[Work required] The records below are split into lines. How many of those lines contain the string "Rond"? Reply with the number only.

[Extracted page text data]
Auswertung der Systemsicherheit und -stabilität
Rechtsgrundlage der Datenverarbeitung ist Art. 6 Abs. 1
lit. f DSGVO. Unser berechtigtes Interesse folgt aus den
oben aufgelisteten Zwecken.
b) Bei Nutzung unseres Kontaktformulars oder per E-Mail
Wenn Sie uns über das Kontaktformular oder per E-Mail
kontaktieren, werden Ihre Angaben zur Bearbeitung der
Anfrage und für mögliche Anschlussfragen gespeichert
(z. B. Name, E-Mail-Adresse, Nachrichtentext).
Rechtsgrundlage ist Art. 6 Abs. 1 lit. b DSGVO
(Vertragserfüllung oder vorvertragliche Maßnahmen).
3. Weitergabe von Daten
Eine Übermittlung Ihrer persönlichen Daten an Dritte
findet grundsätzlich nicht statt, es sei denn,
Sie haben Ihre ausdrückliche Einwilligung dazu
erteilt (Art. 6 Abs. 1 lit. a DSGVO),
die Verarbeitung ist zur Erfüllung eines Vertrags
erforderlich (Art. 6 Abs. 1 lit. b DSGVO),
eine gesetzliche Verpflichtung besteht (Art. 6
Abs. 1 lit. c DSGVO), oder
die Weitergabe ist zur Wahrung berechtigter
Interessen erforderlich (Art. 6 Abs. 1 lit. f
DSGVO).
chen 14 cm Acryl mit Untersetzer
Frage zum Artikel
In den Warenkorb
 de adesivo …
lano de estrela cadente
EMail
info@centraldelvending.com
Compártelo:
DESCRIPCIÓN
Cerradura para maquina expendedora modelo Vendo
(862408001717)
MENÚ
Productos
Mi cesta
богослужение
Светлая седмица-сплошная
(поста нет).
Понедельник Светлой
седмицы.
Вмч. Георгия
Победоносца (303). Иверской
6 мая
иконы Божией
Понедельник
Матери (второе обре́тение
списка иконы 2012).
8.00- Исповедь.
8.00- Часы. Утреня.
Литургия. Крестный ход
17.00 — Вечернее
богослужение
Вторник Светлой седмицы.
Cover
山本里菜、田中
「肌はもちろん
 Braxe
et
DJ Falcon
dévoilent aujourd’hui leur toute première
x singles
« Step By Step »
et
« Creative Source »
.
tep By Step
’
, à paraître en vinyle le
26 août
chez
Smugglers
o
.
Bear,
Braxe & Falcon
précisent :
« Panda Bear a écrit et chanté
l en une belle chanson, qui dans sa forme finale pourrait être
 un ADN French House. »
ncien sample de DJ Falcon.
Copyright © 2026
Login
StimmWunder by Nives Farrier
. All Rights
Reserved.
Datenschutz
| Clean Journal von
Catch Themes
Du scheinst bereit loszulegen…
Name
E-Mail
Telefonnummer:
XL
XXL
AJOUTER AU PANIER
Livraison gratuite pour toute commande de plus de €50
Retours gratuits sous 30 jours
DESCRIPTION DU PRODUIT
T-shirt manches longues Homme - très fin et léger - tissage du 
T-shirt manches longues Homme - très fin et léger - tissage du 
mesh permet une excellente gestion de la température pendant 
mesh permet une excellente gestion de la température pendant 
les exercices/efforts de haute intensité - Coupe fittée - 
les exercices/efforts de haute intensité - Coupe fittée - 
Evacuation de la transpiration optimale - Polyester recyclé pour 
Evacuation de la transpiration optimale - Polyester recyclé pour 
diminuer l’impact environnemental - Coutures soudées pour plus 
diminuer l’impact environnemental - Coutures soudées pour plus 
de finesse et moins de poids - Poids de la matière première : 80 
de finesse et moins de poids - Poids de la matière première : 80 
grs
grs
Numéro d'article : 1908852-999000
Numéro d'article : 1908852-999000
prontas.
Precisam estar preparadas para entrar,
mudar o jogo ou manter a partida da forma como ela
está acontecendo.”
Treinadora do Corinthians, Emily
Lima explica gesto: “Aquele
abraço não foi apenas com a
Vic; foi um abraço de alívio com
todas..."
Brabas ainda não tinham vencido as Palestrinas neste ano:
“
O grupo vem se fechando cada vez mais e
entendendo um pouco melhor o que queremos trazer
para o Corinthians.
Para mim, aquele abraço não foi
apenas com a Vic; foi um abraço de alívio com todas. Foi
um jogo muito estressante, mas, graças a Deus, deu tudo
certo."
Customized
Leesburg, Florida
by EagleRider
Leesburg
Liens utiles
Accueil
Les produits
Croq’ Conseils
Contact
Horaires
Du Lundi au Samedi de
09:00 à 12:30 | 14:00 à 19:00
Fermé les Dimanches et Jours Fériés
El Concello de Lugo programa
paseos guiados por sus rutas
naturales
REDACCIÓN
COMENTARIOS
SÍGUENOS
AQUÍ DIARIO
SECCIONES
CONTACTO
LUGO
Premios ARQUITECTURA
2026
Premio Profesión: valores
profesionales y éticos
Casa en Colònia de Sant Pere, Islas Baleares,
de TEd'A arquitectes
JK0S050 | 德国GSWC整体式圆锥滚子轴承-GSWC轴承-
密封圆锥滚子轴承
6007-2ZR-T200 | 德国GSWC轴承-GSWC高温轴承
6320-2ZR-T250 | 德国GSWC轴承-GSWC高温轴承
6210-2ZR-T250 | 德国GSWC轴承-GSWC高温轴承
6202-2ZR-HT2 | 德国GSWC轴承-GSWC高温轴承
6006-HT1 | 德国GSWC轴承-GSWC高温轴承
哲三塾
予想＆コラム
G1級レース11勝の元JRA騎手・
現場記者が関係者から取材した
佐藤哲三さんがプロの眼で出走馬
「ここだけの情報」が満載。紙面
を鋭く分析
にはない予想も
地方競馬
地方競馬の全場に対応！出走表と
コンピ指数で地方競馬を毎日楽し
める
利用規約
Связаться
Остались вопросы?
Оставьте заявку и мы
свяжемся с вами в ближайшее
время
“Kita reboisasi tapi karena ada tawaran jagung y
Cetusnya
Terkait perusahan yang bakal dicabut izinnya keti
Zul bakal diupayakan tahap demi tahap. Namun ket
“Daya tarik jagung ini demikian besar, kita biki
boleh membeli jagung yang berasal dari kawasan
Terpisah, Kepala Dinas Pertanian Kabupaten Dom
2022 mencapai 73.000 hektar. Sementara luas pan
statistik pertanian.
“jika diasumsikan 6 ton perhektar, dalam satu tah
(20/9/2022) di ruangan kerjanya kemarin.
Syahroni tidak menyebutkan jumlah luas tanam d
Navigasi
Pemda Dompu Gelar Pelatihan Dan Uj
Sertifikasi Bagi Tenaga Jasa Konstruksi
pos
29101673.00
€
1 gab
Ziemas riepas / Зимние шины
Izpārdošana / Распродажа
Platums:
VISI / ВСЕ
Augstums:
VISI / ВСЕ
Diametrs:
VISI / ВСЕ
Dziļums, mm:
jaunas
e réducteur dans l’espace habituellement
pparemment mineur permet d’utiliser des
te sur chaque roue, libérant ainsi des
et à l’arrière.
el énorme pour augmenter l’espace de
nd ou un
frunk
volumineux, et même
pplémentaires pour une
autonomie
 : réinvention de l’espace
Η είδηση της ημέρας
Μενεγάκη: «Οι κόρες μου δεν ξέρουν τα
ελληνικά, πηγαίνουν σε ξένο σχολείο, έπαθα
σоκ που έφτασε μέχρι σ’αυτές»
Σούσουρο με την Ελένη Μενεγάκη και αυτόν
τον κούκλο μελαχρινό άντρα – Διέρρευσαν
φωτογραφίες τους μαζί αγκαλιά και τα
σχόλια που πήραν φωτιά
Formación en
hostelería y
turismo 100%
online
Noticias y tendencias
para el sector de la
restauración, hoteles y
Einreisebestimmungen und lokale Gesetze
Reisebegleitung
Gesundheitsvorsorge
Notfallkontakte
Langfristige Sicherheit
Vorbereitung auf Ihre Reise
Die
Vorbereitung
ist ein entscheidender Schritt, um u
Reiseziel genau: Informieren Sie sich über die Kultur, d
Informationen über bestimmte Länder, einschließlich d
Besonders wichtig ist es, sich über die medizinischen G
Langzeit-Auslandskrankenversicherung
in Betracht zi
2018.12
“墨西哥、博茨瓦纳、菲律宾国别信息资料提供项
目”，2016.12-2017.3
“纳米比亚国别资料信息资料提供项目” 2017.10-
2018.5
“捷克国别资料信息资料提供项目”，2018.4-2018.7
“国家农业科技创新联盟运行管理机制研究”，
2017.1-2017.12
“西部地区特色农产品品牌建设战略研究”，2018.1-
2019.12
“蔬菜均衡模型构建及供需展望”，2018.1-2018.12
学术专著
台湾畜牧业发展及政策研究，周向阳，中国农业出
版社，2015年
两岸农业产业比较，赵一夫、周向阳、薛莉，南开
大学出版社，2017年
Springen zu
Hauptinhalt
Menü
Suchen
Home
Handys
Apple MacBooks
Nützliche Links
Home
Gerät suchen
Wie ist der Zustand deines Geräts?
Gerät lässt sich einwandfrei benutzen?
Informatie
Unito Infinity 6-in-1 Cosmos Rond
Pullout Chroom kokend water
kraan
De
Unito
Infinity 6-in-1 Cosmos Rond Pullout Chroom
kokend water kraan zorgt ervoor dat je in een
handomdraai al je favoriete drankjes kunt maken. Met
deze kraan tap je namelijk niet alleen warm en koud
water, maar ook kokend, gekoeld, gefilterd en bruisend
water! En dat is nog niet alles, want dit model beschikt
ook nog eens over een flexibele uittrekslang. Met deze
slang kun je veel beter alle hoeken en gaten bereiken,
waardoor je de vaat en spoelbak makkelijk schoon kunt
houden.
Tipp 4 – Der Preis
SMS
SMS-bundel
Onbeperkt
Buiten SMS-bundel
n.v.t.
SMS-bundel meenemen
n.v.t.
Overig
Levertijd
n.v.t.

[Response to this task] 2